**Exercise**
In the records below, find the lines that include "biệt" and copy each.
Material to process Start Marker
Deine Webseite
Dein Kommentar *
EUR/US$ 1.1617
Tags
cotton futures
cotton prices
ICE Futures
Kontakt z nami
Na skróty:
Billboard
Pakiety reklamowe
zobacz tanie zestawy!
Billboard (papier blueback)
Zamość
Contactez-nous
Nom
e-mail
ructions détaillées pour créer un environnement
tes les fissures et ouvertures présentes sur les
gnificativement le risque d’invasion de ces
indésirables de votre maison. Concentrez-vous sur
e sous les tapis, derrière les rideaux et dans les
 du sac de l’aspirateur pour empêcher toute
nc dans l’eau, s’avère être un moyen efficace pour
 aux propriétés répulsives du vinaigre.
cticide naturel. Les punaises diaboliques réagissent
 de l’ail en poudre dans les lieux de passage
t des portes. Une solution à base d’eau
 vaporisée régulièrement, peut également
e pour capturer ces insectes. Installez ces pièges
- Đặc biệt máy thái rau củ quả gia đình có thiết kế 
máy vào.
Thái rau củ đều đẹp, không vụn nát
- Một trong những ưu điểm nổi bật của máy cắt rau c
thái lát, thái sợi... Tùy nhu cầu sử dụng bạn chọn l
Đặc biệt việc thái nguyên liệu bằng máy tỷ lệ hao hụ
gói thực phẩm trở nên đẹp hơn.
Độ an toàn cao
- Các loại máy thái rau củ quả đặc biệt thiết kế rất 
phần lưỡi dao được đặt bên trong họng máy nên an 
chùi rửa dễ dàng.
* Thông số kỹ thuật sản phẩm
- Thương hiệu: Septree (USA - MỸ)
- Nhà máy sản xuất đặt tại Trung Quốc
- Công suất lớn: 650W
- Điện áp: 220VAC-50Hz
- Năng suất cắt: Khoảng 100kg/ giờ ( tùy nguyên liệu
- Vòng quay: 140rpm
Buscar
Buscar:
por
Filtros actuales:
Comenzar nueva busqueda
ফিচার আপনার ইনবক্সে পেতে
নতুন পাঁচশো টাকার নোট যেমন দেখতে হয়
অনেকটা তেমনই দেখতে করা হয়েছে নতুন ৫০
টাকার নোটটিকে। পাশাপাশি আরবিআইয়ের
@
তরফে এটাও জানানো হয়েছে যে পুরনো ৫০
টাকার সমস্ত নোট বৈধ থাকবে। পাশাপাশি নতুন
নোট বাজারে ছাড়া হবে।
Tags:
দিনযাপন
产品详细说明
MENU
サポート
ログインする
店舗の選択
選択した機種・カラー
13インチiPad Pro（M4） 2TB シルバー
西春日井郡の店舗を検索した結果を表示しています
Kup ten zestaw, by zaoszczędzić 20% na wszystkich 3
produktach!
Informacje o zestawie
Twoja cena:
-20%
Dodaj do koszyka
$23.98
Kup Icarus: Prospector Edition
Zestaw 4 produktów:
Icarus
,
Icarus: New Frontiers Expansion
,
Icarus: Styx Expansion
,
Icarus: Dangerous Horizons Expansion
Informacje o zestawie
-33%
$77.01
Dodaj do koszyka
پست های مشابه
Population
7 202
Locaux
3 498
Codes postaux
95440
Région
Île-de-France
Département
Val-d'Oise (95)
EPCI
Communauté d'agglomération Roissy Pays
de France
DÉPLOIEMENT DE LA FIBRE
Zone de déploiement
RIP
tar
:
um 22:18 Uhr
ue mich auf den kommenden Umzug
Material to process End Marker
**Output for this task**
- Đặc biệt máy thái rau củ quả gia đình có thiết kế 
Đặc biệt việc thái nguyên liệu bằng máy tỷ lệ hao hụ
- Các loại máy thái rau củ quả đặc biệt thiết kế rất 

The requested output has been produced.